24 Eylül 2006

Turquality - Suat Taşpınar yazısı Radikal Gazetesi 24 Eylül 2006 Pazar

Herkesten özür dilerim, Turquality amacına ulaştı! - Suat Taşpınar

'İnsan beşer, beşer şaşar' demişler. Ama hatayı kabul etmek ve özür dilemek hiç değilse 'hafifletici sebep'. Ben de vicdan azabından kurtulmak için bugün bir itirafı yazacağım: İki yıldır "Türkiye'nin havaya uçurulan birkaç milyon doları" diye hep eleştirdiğim, iyi niyetli bir proje bile olsa, uygulaması tümüyle israf ve şahsi imaj parlatma operasyonuna döndüğü zannıyla, sebep olanların sık sık kulaklarını çınlattığım 'Turquality' kampanyasına dair günah çıkaracağım. Dünyayı bilmem ama bu proje Rusya'da amacına ulaşmıştır. Sebebini anlatacağım:
"Belirli standartları yakalamış Türk markalarının uluslararası pazarlarda kalite imajını güçlendirmek ve bilinirliğini artırmak." Projenin hem isim, hem de fikir babası olan Bakan Tüzmen, 16 Aralık 2004'te 'başlama vuruşunu' Moskova'daki fiyakalı bir kokteylle yaparken, amacı böyle açıklamıştı. Ancak projenin uygulamasının aceleye getirildiği her halinden belliydi.

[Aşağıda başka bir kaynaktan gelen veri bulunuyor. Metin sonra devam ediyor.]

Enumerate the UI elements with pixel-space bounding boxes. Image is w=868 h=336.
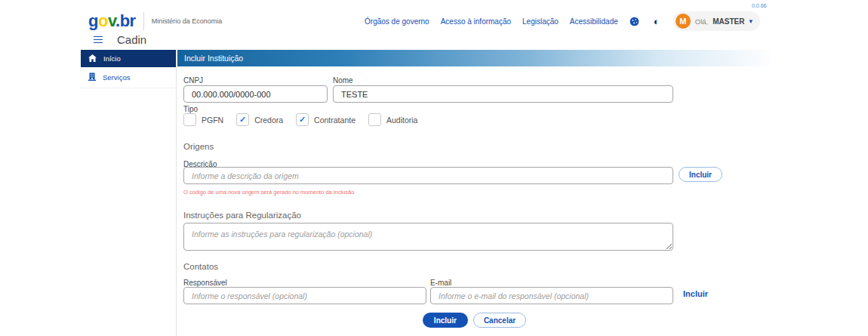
checkbox-box[interactable] <box>183 113 196 126</box>
sidebar-item-label: Serviços <box>103 73 130 82</box>
menu-icon[interactable] <box>92 35 104 45</box>
origens-title: Origens <box>183 142 214 151</box>
nav-link-orgaos[interactable]: Órgãos de governo <box>365 17 429 26</box>
logo-letter-o: o <box>98 11 108 30</box>
user-greeting: Olá, <box>695 17 708 26</box>
nav-link-acesso[interactable]: Acesso à informação <box>441 17 511 26</box>
checkbox-contratante[interactable]: ✓ Contratante <box>296 113 356 126</box>
user-menu[interactable]: M Olá, MASTER ▾ <box>673 11 760 31</box>
nome-input[interactable] <box>333 85 673 103</box>
sidebar-item-servicos[interactable]: Serviços <box>81 67 176 88</box>
brand: gov.br Ministério da Economia <box>88 12 222 30</box>
version-number: 0.0.66 <box>752 3 766 8</box>
brand-divider <box>143 12 144 30</box>
user-name: MASTER <box>713 17 744 26</box>
contatos-title: Contatos <box>183 262 218 271</box>
checkbox-box[interactable]: ✓ <box>236 113 249 126</box>
incluir-submit-button[interactable]: Incluir <box>423 313 468 328</box>
cookie-icon[interactable] <box>629 16 640 26</box>
instrucoes-textarea[interactable] <box>183 223 673 251</box>
contrast-icon[interactable]: ◐ <box>651 16 662 26</box>
app-bar: Cadin <box>92 33 146 46</box>
sidebar-item-inicio[interactable]: Início <box>81 50 176 67</box>
gov-header: gov.br Ministério da Economia Órgãos de … <box>88 9 760 33</box>
incluir-origem-button[interactable]: Incluir <box>679 167 722 182</box>
checkbox-label: Auditoria <box>386 116 417 125</box>
nome-label: Nome <box>333 76 353 85</box>
checkbox-label: Credora <box>254 116 283 125</box>
logo-letter-g: g <box>88 11 98 30</box>
checkbox-auditoria[interactable]: Auditoria <box>368 113 417 126</box>
sidebar: Início Serviços <box>81 50 177 336</box>
gov-nav: Órgãos de governo Acesso à informação Le… <box>365 11 760 31</box>
origem-helper-text: O código de uma nova origem será gerado … <box>183 189 354 196</box>
home-icon <box>88 54 97 63</box>
responsavel-label: Responsável <box>183 279 227 287</box>
avatar: M <box>676 14 691 29</box>
logo-letter-v: v <box>108 11 115 30</box>
tipo-label: Tipo <box>183 105 198 113</box>
form-actions: Incluir Cancelar <box>177 313 771 328</box>
responsavel-input[interactable] <box>183 287 426 304</box>
cnpj-input[interactable] <box>183 85 328 103</box>
checkbox-label: Contratante <box>314 116 356 125</box>
email-input[interactable] <box>430 287 673 304</box>
app-title: Cadin <box>117 33 146 46</box>
govbr-logo[interactable]: gov.br <box>88 13 136 29</box>
logo-br: .br <box>115 11 136 30</box>
building-icon <box>88 72 96 82</box>
checkbox-box[interactable]: ✓ <box>296 113 309 126</box>
panel-title: Incluir Instituição <box>177 50 771 66</box>
checkbox-label: PGFN <box>202 116 223 125</box>
page: 0.0.66 gov.br Ministério da Economia Órg… <box>0 0 868 336</box>
chevron-down-icon: ▾ <box>749 18 753 25</box>
descricao-input[interactable] <box>183 167 673 184</box>
instrucoes-title: Instruções para Regularização <box>183 211 301 220</box>
nav-link-legislacao[interactable]: Legislação <box>522 17 559 26</box>
cnpj-label: CNPJ <box>183 76 203 85</box>
checkbox-box[interactable] <box>368 113 381 126</box>
cancelar-button[interactable]: Cancelar <box>473 313 526 328</box>
incluir-contato-link[interactable]: Incluir <box>683 289 708 298</box>
email-label: E-mail <box>430 279 451 287</box>
checkbox-pgfn[interactable]: PGFN <box>183 113 223 126</box>
checkbox-credora[interactable]: ✓ Credora <box>236 113 283 126</box>
nav-link-acessibilidade[interactable]: Acessibilidade <box>570 17 618 26</box>
sidebar-item-label: Início <box>103 54 121 63</box>
tipo-checkbox-group: PGFN ✓ Credora ✓ Contratante Auditoria <box>183 113 417 126</box>
ministry-label: Ministério da Economia <box>152 17 223 25</box>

Radikal'de 'Türk'e Türk Turqality'si' başlığıyla 'o geceyi' yazmıştım: "Maksat, Türkiye'yi tüm dünyada 'marka' yapacak 'Turquality' imaj kampanyasını başlatmaktı. Hesapta Rusya'nın en önemli medya mensupları, PR'cıları, tekstil ve deri sektörünün devleri, velhasılı '400 en mühim Rus' davetliydi. En gösterişli salon kiralanmış, en pahalı yemekler ayarlanmış, en gözde şarkıcı (Sertab Erener) getirilmiş, en büyük bütçe ayrılmıştı. Sonuç ne mi oldu? Rusların parmakla sayıldığı, salonu Türklerin doldurduğu bir gecede kendimiz çaldık, kendimiz oynadık. Yine Türk'e Türk propagandası yaptık." Eleştiriye pek tahammülümüz olmadığı, o yazıdan sonra bir kez daha teyit oldu, o ayrı bir hikâye...

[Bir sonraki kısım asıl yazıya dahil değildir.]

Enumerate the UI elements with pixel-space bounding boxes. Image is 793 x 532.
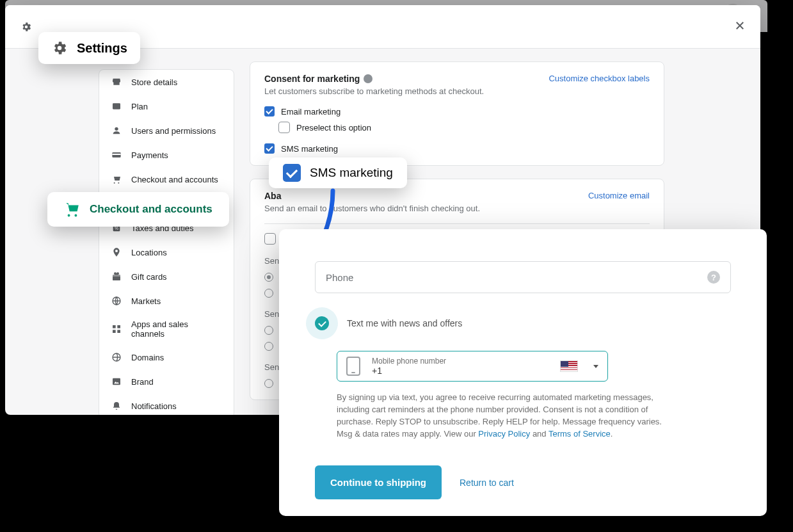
plan-icon (111, 101, 122, 112)
svg-rect-13 (113, 325, 116, 328)
gear-icon (20, 21, 32, 33)
svg-rect-7 (112, 154, 120, 155)
mobile-input-label: Mobile phone number (372, 357, 549, 366)
phone-placeholder: Phone (326, 272, 353, 283)
help-icon[interactable]: ? (707, 271, 720, 284)
sidebar-item-notifications[interactable]: Notifications (99, 394, 234, 415)
svg-rect-18 (113, 378, 120, 385)
checkbox-halo (306, 307, 338, 339)
sidebar-item-label: Notifications (131, 401, 177, 411)
abandoned-title-text: Aba (264, 191, 281, 201)
checkout-callout-label: Checkout and accounts (90, 203, 212, 216)
apps-icon (111, 323, 122, 335)
preselect-label: Preselect this option (296, 123, 371, 133)
sidebar-item-label: Apps and sales channels (131, 319, 222, 339)
cart-icon (64, 201, 81, 218)
consent-subtitle: Let customers subscribe to marketing met… (264, 86, 484, 96)
consent-title: Consent for marketing (264, 74, 484, 84)
sms-marketing-label: SMS marketing (281, 144, 338, 154)
sidebar-item-markets[interactable]: Markets (99, 289, 234, 313)
pin-icon (111, 246, 122, 258)
mobile-input-value: +1 (372, 366, 549, 376)
radio-selected-icon[interactable] (264, 273, 273, 282)
svg-rect-16 (117, 330, 120, 333)
email-marketing-checkbox-row[interactable]: Email marketing (264, 106, 650, 117)
abandoned-subtitle: Send an email to customers who didn't fi… (264, 204, 480, 213)
globe-icon (111, 295, 122, 307)
chevron-down-icon[interactable] (593, 365, 598, 368)
sidebar-item-payments[interactable]: Payments (99, 143, 234, 167)
sidebar-item-users[interactable]: Users and permissions (99, 118, 234, 143)
settings-callout-label: Settings (77, 41, 127, 56)
continue-to-shipping-button[interactable]: Continue to shipping (315, 465, 442, 499)
sidebar-item-label: Locations (131, 248, 167, 257)
customize-checkbox-labels-link[interactable]: Customize checkbox labels (549, 74, 650, 83)
bell-icon (111, 400, 122, 412)
sidebar-item-gift-cards[interactable]: Gift cards (99, 264, 234, 289)
phone-input[interactable]: Phone ? (315, 261, 731, 293)
text-me-label: Text me with news and offers (347, 318, 462, 328)
sidebar-item-label: Users and permissions (131, 126, 216, 136)
checkbox-checked-icon (283, 164, 301, 182)
sms-callout: SMS marketing (269, 157, 407, 188)
checkbox-empty-icon[interactable] (278, 122, 290, 133)
preselect-checkbox-row[interactable]: Preselect this option (278, 122, 650, 133)
sidebar-item-label: Store details (131, 77, 177, 87)
sidebar-item-locations[interactable]: Locations (99, 240, 234, 264)
checkbox-checked-icon[interactable] (315, 316, 329, 330)
email-marketing-label: Email marketing (281, 107, 340, 117)
sms-marketing-checkbox-row[interactable]: SMS marketing (264, 143, 650, 154)
sidebar-item-checkout[interactable]: Checkout and accounts (99, 167, 234, 191)
sms-callout-label: SMS marketing (310, 166, 393, 180)
settings-callout: Settings (38, 32, 140, 64)
checkbox-checked-icon[interactable] (264, 106, 275, 117)
cart-icon (111, 173, 122, 185)
user-icon (111, 125, 122, 136)
text-me-checkbox-row[interactable]: Text me with news and offers (315, 307, 731, 339)
sidebar-item-label: Checkout and accounts (131, 175, 218, 184)
sidebar-item-label: Markets (131, 296, 161, 306)
close-icon (734, 20, 746, 31)
sidebar-item-store-details[interactable]: Store details (99, 70, 234, 94)
settings-sidebar: Store details Plan Users and permissions… (99, 69, 234, 415)
image-icon (111, 376, 122, 387)
us-flag-icon[interactable] (560, 360, 578, 372)
consent-card: Consent for marketing Let customers subs… (250, 61, 664, 166)
terms-of-service-link[interactable]: Terms of Service (549, 429, 611, 439)
sidebar-item-label: Plan (131, 102, 148, 111)
globe-icon (111, 351, 122, 363)
checkout-callout: Checkout and accounts (47, 192, 229, 227)
sidebar-item-domains[interactable]: Domains (99, 345, 234, 369)
sidebar-item-label: Payments (131, 150, 168, 160)
gear-icon (51, 40, 68, 56)
store-icon (111, 76, 122, 88)
svg-rect-4 (113, 103, 120, 109)
customize-email-link[interactable]: Customize email (588, 191, 650, 200)
radio-empty-icon[interactable] (264, 342, 273, 351)
sidebar-item-label: Brand (131, 377, 154, 387)
mobile-number-input[interactable]: Mobile phone number +1 (337, 351, 608, 382)
sidebar-item-label: Gift cards (131, 272, 167, 282)
radio-empty-icon[interactable] (264, 289, 273, 298)
privacy-policy-link[interactable]: Privacy Policy (478, 429, 530, 439)
legal-period: . (611, 429, 613, 439)
svg-point-5 (115, 127, 118, 131)
sidebar-item-brand[interactable]: Brand (99, 369, 234, 394)
return-to-cart-link[interactable]: Return to cart (460, 478, 514, 488)
legal-text: By signing up via text, you agree to rec… (337, 392, 676, 440)
sidebar-item-apps[interactable]: Apps and sales channels (99, 313, 234, 345)
info-icon[interactable] (364, 74, 372, 83)
checkbox-checked-icon[interactable] (264, 143, 275, 154)
svg-rect-15 (113, 330, 116, 333)
gift-icon (111, 271, 122, 282)
card-icon (111, 149, 122, 161)
radio-empty-icon[interactable] (264, 379, 273, 388)
sidebar-item-plan[interactable]: Plan (99, 94, 234, 118)
svg-rect-11 (113, 275, 120, 277)
legal-and: and (533, 429, 549, 439)
action-row: Continue to shipping Return to cart (315, 465, 731, 499)
abandoned-title: Aba (264, 191, 480, 201)
checkbox-empty-icon[interactable] (264, 233, 276, 245)
close-button[interactable] (732, 18, 748, 33)
radio-empty-icon[interactable] (264, 326, 273, 335)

Bizzat DTM İhracat Genel Müdürlüğü Daire Başkanı Ziya Altınyıldız, sadece o gecenin maliyetinin 250-300 bin dolar arasında olduğunu, Rusya'da bilboard'lar, yazılı medya ile 6 televizyon kanalındaki reklamlar için de 1 milyon 200 bin dolar harcandığını gazetecilere söylemişti. Ama Rusya'da ne o geceden, ne de yapılan reklamlardan bir iz kalmadı. Reklamları ya kimse görmemişti, ya da gören birşey anlamamıştı. Objektif olmak için 'Rus' arkadaşlarımızın önüne, 'Rus' gazetelerinde 'Rusça' basılan reklam metinlerini koyuyorduk, ama onlar da mesajı-ürünü-maksadı anlamadan suratımıza bakıyorlardı. Görüntü, Turquality'nin Rusya'da başlamadan bittiğiydi. Artik kervanın yolda düzelmesi ve o kadar emek-para harcanan projenin bundan sonra hayırlara vesile olması için dua etmekten başka çaremiz yoktu.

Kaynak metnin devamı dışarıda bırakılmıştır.